Préparation d’un jumelage
Mgr Victor Bagna Mossa et Mgr Pascal Delannoy

Mgr Victor Bagna Mossa et Mgr Pascal Delannoy

Cette même année le père Jacques Meunier, actuel DDMU, qui avait le projet de prendre un temps sabbatique au Brésil a été invité par Mgr Delannoy à aller en Afrique. Répondant à cet appel, en janvier 2016, il est parti six semaines dans le diocèse d’Owando. Accueilli par deux prêtres qu’il avait croisés en France, il a sillonné le diocèse qui comprend 17 paroisses et a une cinquantaine de prêtres incardinés (certains sont Fidei donum à l’extérieur). Il a séjourné dans divers lieux et découvert les réalités d’une Eglise encore marquée par les années de dictature. A plusieurs reprises, le père Jacques, comme on l’a très vite appelé à Owando,  a  rencontré monseigneur Victor Bagna Mossa. Ce dernier a invité Mgr Pascal Delannoy au Congo, il a même retardé les ordinations de trois prêtres et trois diacres pour qu’elles puissent être présidées par Mgr Delannoy qui a séjourné dans le diocèse d’Owando entre le 7 et le 13 juillet 2016. A son tour, en octobre,  Monseigneur Victor Abagna Mossa est venu participer aux célébrations qui ont marqué les cinquante ans du diocèse de Saint Denis.

Entourés de quelques prêtres diocésains, les deux évêques ont évoqué les projets à mettre en œuvre pour concrétiser le jumelage : échange de prêtres, séjour de diacres, de personnes retraitées et de jeunes enseignants français à Owando, échange de jeunes. Pour Mgr Pascal Delannoy le jumelage s’inscrit en cohérence avec la présence de nombreux africains dans le diocèse de Saint Denis et dans l’accueil de prêtres venus du Congo Brazza « La finalité de tout ce que nous allons entreprendre dans ce jumelage à travers des rencontres, des partenariats, des échanges, c’est de nous ouvrir mutuellement à un dynamisme missionnaire, de nous enrichir les uns les autres pour que nous accueillons chacun encore davantage la parole du Christ », a-t-il indiqué.

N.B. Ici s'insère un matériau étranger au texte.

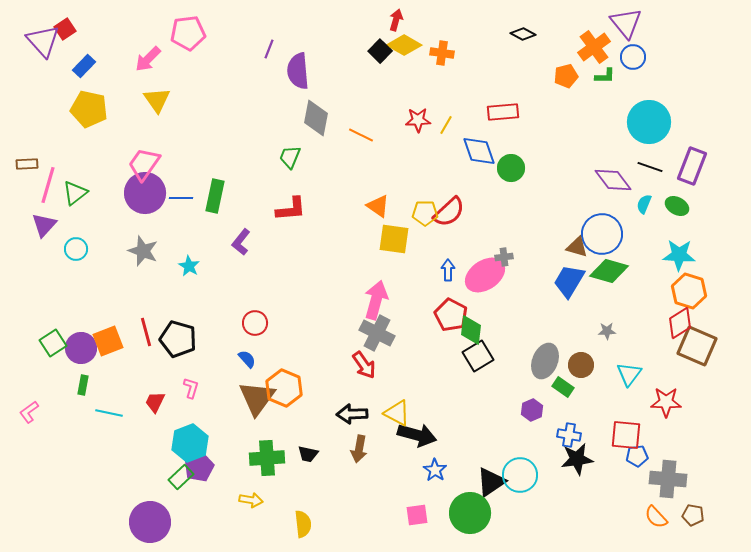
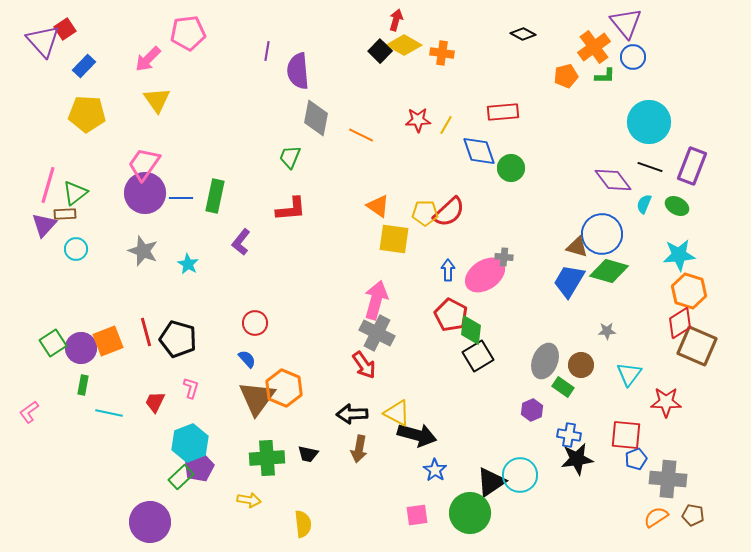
purple line at (269, 49): moved 2 px left, 2 px down; rotated 12 degrees counterclockwise
yellow pentagon at (89, 109): moved 2 px left, 5 px down; rotated 9 degrees counterclockwise
brown rectangle at (27, 164): moved 38 px right, 50 px down
cyan star at (679, 255): rotated 8 degrees counterclockwise
gray cross at (504, 257): rotated 12 degrees clockwise
cyan star at (189, 266): moved 1 px left, 2 px up
blue pentagon at (637, 456): moved 1 px left, 3 px down; rotated 15 degrees counterclockwise
yellow arrow at (251, 500): moved 2 px left
orange semicircle at (656, 517): rotated 100 degrees clockwise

Une dynamique du donner et du recevoir

Les deux diocèses sont différents, l’un est très vaste et rural, l’autre est peu étendu et très urbanisé. Ces différences apparaissent plus comme une chance que comme un obstacle. Le diocèse de Saint Denis a aussi à recevoir du diocèse d’Owando dit le père Jacques Meunier qui a été frappé par la pauvreté de la population et des prêtres mais aussi par le témoignage de foi et d’espérance donné dans une situation économique et sociale difficile. Le jumelage devrait aussi rendre plus fructueux le séjour de prêtres africains dans le diocèse de Saint Denis. Il s’agit de « profiter davantage de la présence de ces prêtres pour partager leurs histoires, leurs expériences ». Le jumelage fera entrer dans une dynamique du donner-recevoir  « Les jeunes Eglises ont besoin de la force des Eglises anciennes, et en même temps celles-ci ont besoin du témoignage et de l’impulsion des jeunes Eglises, de sorte que chacune de ces Eglises puise dans la richesse des autres. » (Christifideles laici 35)

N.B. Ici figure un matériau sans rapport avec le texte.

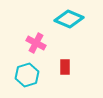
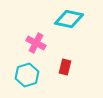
cyan diamond: rotated 12 degrees counterclockwise
red rectangle: rotated 14 degrees clockwise
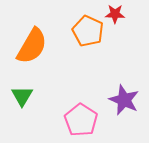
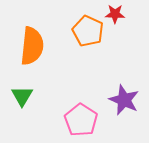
orange semicircle: rotated 24 degrees counterclockwise
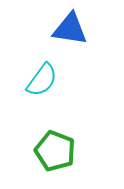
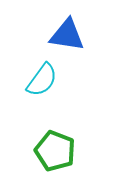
blue triangle: moved 3 px left, 6 px down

Un Jumelage, joint à la présence de prêtres venus d’ailleurs et en insertion dans le diocèse de Saint Denis apparait comme une chance pour la visibilité de la communion en Christ de toutes les Eglises, C’est aussi donner un témoignage de fraternité possible entre les peuples, entre les cultures.

C’est progressivement que le jumelage va prendre corps. En septembre 2017 : un prêtre d’Owando viendra dans le diocèse de Saint Denis, un prêtre de Saint Denis devrait partir vers Owando. Par ailleurs des échanges au niveau des directions diocésaines de l’enseignement catholique sont amorcés. Nul doute que d’autres actes concrétiseront la fraternité naissante entre les deux diocèses au service de l’Unique Mission.